» **What the task requires**: Determine the number of lines below that contain the string "camion", and state only that number.

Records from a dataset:
━━━━━━━━━━━━━━━━━━━━

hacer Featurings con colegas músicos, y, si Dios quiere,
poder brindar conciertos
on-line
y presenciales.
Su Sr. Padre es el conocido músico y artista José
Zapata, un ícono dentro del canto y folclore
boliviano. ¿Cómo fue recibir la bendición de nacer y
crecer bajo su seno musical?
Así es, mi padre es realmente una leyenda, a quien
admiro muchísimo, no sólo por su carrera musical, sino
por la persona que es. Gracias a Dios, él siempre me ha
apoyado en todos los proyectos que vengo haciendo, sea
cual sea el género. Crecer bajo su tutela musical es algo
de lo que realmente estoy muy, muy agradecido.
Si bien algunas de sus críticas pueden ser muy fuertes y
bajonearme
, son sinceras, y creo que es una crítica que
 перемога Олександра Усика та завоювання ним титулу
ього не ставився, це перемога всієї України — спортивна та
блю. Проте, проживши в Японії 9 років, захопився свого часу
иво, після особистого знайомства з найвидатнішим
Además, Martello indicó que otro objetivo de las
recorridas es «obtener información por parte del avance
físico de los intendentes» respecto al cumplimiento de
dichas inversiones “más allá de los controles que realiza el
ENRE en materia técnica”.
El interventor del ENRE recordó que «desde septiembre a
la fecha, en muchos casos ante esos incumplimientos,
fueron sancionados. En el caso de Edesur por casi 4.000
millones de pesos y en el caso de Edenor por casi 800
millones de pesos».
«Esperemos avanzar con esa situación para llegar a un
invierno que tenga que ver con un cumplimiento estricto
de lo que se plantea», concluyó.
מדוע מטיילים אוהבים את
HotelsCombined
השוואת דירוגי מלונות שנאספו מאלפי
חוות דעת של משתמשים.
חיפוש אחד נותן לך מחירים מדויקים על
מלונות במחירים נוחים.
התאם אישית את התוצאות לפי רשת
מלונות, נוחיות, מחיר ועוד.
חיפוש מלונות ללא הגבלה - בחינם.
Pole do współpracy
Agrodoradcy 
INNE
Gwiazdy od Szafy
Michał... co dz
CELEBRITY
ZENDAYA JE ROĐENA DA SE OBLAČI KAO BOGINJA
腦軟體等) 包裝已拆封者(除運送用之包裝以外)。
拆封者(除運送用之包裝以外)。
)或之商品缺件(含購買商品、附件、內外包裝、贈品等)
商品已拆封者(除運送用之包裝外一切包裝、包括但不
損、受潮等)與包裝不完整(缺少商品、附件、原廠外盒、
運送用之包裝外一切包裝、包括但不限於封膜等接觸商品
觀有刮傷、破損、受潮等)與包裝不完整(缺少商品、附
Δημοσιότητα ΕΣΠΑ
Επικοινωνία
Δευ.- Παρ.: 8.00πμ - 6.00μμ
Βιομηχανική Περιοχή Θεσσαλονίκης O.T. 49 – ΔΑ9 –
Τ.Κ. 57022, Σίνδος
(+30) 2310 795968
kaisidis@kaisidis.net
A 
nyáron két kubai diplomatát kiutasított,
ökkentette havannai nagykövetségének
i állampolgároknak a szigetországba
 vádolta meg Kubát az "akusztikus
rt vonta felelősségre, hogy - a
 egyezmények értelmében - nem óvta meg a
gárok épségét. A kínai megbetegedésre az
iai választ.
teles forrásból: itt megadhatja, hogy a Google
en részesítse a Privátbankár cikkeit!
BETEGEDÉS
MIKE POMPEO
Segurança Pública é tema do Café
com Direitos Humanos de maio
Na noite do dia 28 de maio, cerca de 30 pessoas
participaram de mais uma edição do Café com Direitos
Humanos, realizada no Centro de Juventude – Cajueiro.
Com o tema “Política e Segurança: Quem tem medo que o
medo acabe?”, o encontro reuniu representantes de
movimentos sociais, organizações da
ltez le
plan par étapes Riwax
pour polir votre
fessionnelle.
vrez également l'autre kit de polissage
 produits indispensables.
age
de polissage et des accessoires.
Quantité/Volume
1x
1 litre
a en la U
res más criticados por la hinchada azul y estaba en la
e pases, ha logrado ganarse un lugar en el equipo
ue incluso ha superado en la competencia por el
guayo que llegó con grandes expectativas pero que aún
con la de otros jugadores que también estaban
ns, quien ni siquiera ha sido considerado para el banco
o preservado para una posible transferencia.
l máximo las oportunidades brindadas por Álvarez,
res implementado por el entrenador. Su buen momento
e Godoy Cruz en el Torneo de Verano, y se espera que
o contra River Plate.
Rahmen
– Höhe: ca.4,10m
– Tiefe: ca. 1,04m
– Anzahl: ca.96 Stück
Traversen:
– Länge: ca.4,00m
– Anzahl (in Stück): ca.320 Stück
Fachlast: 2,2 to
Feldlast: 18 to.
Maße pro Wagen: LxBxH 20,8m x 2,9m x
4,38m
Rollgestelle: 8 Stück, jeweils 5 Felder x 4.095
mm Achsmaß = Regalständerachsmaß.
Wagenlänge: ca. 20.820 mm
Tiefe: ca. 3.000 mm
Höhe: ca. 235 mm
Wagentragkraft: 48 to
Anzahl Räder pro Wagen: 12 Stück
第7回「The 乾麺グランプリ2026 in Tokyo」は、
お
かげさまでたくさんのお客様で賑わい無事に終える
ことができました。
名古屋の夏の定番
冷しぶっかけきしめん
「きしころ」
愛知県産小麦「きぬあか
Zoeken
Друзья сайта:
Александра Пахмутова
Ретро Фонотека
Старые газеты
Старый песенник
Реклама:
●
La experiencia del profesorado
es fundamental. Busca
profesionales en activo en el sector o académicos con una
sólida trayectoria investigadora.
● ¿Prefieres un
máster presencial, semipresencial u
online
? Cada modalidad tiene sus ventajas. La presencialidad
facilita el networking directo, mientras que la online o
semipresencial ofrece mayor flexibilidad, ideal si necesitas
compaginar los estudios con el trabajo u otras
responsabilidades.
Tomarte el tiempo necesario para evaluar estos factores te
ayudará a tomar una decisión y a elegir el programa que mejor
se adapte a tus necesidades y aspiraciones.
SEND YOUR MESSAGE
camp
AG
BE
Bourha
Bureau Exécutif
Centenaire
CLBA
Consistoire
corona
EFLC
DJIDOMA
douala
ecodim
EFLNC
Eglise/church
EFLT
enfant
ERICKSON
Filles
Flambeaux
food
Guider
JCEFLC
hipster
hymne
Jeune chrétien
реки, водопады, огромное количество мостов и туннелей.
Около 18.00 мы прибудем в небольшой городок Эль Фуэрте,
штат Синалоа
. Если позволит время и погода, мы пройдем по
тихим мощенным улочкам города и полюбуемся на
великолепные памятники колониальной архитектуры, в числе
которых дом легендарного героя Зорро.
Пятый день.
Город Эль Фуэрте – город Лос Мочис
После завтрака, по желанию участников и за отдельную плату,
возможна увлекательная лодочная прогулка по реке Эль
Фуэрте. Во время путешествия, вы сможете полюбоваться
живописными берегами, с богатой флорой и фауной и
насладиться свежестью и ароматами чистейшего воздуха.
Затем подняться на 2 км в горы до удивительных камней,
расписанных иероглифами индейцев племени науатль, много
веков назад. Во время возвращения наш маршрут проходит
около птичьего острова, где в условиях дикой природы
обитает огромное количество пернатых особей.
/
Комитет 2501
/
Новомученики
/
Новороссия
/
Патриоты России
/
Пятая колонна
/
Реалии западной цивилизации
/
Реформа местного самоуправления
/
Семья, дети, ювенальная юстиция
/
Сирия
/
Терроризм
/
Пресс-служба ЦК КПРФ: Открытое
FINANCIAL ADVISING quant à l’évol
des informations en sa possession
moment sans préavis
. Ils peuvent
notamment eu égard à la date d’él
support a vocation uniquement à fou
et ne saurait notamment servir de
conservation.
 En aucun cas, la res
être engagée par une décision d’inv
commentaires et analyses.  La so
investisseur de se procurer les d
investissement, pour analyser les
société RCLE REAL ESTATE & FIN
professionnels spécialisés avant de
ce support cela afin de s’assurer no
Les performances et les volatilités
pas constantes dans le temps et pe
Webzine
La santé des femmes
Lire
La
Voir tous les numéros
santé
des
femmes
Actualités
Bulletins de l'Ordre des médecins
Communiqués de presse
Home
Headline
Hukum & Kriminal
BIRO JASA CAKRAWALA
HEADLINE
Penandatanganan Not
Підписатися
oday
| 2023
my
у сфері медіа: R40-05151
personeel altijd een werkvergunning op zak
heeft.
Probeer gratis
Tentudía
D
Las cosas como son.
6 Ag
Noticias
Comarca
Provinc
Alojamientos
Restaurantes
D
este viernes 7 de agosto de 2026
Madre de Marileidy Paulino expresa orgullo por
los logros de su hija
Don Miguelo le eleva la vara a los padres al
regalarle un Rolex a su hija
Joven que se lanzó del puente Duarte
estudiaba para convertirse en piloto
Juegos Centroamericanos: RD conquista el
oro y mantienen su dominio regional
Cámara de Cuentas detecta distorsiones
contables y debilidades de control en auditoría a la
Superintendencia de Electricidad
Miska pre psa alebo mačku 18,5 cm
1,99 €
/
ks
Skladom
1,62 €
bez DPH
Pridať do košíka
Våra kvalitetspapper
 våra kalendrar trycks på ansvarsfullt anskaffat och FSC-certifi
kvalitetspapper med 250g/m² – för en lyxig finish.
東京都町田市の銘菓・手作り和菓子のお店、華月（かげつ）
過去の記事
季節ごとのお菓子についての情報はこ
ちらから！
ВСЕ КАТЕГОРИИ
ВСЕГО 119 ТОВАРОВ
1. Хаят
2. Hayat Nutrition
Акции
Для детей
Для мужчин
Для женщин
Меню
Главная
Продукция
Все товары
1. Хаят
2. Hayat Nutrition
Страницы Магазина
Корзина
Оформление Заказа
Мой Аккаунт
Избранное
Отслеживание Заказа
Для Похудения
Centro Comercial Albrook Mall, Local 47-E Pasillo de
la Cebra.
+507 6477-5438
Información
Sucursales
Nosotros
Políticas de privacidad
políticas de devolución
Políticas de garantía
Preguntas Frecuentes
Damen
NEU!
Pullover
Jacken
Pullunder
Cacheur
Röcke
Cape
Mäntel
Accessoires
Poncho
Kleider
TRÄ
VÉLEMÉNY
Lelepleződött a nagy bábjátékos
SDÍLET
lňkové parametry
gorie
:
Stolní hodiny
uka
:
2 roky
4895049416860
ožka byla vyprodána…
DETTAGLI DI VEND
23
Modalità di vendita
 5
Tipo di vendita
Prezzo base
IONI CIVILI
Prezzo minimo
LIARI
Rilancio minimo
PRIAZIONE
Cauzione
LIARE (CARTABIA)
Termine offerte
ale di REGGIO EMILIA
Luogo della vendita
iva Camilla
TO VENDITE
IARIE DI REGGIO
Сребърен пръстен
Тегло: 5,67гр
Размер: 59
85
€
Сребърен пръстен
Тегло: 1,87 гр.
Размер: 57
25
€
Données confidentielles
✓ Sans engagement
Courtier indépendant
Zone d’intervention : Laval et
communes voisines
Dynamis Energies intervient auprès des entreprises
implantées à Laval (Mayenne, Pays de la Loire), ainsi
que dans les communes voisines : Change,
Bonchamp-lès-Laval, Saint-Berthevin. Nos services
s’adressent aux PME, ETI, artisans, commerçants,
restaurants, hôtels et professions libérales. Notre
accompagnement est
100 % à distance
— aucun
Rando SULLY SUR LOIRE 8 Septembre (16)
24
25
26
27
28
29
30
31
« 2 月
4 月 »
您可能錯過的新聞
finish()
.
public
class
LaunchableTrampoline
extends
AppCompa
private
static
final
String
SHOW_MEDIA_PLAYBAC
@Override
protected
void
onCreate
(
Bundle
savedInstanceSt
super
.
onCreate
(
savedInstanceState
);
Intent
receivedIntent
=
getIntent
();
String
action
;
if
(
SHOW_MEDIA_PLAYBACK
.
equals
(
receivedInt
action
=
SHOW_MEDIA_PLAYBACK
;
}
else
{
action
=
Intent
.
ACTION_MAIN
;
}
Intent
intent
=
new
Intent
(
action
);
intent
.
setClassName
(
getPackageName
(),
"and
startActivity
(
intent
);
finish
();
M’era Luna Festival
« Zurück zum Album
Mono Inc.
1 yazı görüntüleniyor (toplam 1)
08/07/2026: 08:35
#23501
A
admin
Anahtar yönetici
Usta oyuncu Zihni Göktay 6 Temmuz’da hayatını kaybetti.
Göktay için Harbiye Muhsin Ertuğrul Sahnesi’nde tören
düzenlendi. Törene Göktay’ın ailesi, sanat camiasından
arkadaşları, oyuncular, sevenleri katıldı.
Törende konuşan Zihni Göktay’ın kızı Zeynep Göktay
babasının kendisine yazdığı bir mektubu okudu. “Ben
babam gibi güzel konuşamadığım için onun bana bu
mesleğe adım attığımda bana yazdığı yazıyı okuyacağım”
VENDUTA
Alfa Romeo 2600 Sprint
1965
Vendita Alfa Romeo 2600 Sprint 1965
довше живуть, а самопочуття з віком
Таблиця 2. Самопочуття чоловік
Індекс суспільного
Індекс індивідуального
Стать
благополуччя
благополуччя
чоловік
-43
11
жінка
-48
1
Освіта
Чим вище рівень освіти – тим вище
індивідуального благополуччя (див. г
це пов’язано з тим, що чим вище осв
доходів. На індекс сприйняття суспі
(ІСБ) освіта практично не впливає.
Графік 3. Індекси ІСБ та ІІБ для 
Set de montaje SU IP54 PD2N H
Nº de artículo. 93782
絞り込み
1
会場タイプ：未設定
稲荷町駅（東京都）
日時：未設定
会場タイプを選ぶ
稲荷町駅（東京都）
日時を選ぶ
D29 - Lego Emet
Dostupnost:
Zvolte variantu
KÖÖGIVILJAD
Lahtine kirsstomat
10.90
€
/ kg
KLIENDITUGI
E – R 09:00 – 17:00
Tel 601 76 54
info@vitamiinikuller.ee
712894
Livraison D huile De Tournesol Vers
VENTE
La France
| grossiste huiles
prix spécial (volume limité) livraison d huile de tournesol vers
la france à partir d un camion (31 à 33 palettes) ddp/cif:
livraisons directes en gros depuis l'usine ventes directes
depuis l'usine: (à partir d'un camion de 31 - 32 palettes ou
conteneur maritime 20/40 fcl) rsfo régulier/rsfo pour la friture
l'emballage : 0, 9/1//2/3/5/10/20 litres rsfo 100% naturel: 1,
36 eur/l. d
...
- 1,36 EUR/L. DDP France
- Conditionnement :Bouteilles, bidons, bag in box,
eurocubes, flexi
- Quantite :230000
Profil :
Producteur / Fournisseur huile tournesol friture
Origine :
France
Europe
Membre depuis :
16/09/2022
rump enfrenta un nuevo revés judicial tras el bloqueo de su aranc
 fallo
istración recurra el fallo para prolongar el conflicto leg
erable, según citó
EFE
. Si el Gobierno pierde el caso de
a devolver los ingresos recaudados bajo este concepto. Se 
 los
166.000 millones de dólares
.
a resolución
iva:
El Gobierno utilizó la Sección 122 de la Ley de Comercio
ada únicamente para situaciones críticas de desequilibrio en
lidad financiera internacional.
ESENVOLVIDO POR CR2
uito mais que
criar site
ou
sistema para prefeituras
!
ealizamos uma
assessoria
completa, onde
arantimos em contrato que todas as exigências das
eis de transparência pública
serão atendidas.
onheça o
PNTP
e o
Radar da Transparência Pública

━━━━━━━━━━━━━━━━━━━━

» **Answer to the exercise**: 2